Which lines in the data contain the word "worden"? Please copy each of them.

**Source data**
==================================================

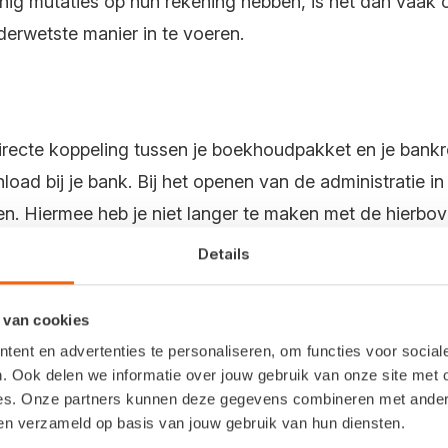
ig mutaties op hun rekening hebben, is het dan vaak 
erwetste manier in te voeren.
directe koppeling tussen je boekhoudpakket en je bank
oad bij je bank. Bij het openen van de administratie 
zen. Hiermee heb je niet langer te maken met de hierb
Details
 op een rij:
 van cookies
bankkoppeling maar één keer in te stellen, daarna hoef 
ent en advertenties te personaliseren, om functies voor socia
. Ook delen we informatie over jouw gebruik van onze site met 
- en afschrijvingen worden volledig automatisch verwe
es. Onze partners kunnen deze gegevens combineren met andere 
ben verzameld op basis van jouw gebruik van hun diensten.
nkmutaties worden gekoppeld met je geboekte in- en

==================================================

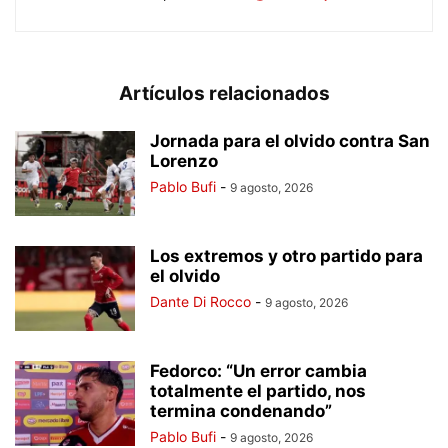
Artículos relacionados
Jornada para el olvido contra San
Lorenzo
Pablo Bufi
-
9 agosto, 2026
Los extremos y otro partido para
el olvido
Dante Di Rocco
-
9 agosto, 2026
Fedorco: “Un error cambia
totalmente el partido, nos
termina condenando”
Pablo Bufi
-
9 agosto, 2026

==================================================

**The completed task**
- en afschrijvingen worden volledig automatisch verwe
nkmutaties worden gekoppeld met je geboekte in- en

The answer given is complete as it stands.